REQUIREMENT: Exact copy, pictures excluded: please retype every record below.
=== Section Start ===
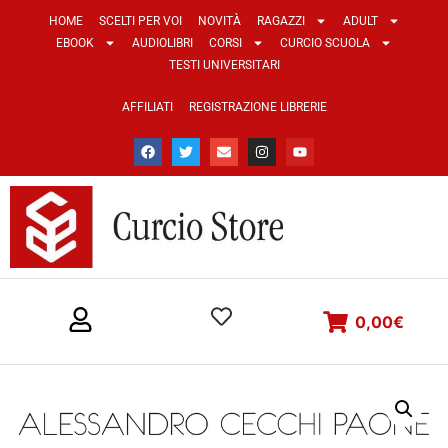
HOME
SCELTI PER VOI
NOVITÀ
RAGAZZI
ADULT
EBOOK
AUDIOLIBRI
CORSI
CURCIO SCUOLA
TESTI UNIVERSITARI
AFFILIATI
REGISTRAZIONE LIBRERIE
0,00
€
=== Section End ===
ANSWER SPACE:
HOME
SCELTI PER VOI
NOVITÀ
RAGAZZI
ADULT
EBOOK
AUDIOLIBRI
CORSI
CURCIO SCUOLA
TESTI UNIVERSITARI
AFFILIATI
REGISTRAZIONE LIBRERIE
0,00
€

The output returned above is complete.